The “M” in Standards

Twisting measuring tape representing the metric system (SI units), which are reflected in standards by an M.

Regardless of industry, each standard has a unique designation, each component of which conveys its background. In these designations, numbers (and some letters) represent the developing committee. These come after the name of the standards developing organization (SDO), which, in the case of American National Standards, is accompanied by ANSI (e.g. ANSI/ASSE Z117.1-2022).

The letter “M” is present in some documents developed and published by the American Welding Society (AWS) or ASTM International. These documents contain M in their titles to distinguish between adherence through either U.S. customary units or SI units.

ASTM is an international organization that develops and publishes thousands of technical standards that serve the expanse of industries and occupations. Similarly, AWS, while specifically serving welders, supervisors, engineers, manufacturers, and numerous other professionals, has over 70,000 members worldwide, being composed of 22 districts of 250 sections and student chapters.

A welder following AWS D17.1M and safety practices with flying sparks.

The Unites States stands out from the rest of the world, especially when it comes to standardized systems. For systems of measurement, the US stands alone as the only industrial country that still uses inch-pounds units, while the rest have long adopted the metric system. For US-based SDOs writing standards intended for use both domestically and globally, there is a need for guidelines to be accessible through both systems of measurement, when applicable.
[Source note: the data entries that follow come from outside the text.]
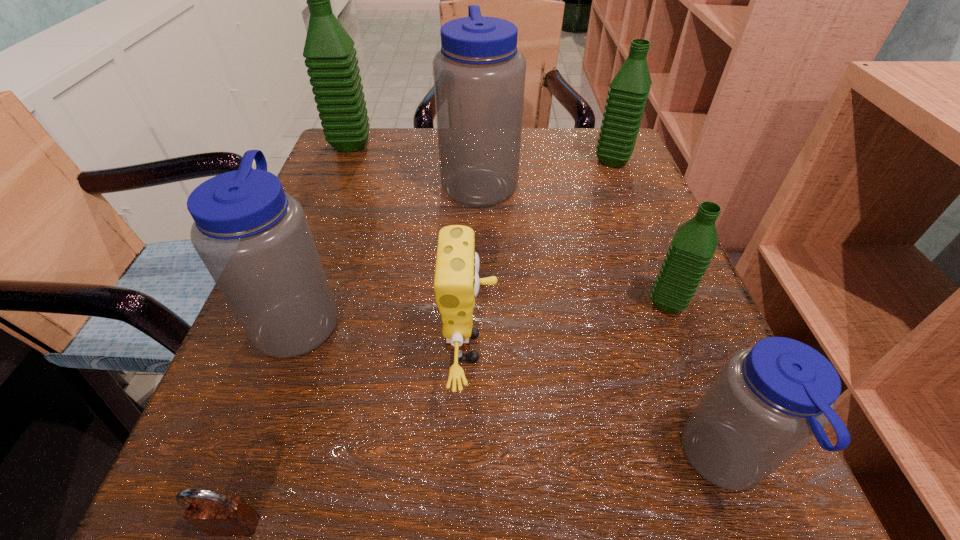 Image resolution: width=960 pixels, height=540 pixels. In order to click on vacant space situated 0.110m with a carrying loop on the side of the nearest blue water bottle in this screenshot , I will do `click(588, 462)`.

The width and height of the screenshot is (960, 540). Identify the location of water bottle situated at the near edge. (770, 400).

This screenshot has width=960, height=540. In order to click on padlock located at the near edge in this screenshot , I will do `click(216, 514)`.

The width and height of the screenshot is (960, 540). In order to click on padlock at the left edge in this screenshot , I will do `click(216, 514)`.

You are a GUI agent. You are given a task and a screenshot of the screen. Output one action in this format:
    pyautogui.click(x=<x>, y=<y>)
    Task: Click on the object that is at the far left corner
    This screenshot has width=960, height=540.
    Given the screenshot: What is the action you would take?
    pyautogui.click(x=330, y=55)

Identify the location of object located in the near left corner section of the desktop. (216, 514).

The width and height of the screenshot is (960, 540). What are the coordinates of `object located at the far right corner` in the screenshot? It's located at (628, 93).

Where is `object located at the near right corner`? The width and height of the screenshot is (960, 540). object located at the near right corner is located at coordinates (770, 400).

At what (x,y) coordinates should I click in order to perform the action: click on vacant area at the far edge. Please return your answer as a coordinate pair (x, y). The image size is (960, 540). Looking at the image, I should click on (430, 181).

Locate an element on the screen. free space at the near edge of the desktop is located at coordinates (495, 457).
For this purpose, standards like ASTM E96/E96M-22a: Standard Test Methods for Water Vapor Transmission of Materials are presented as one document, but, as mentioned in the scope of that document, “the values stated in either SI units or inch-pound units are to be regarded separately as standard.” Therefore, adhering to ASTM E96 differs from ASTM E96M because the latter involves using SI units.

This same idea holds true in similarly designated AWS standards. In fact, some tables near the end of the AWS D17.1/D17.1M:2017 – Specification for Fusion Welding for Aerospace Applications document are split up by the usage of inches or millimeters (e.g. Table B.3 and Table B.3M).

However, accommodating metric units goes beyond being accessible by various users. The AWS Metrication Policy states, in part, “The AWS supports a timely transition to the use of SI units.” For the US welding industry, being able to reliably carry out unit conversions can be crucial for remaining competitive in international markets. AWS A1.1:2016 – Metric Practice Guide for the Welding Industry provides assurance in fulfilling this goal.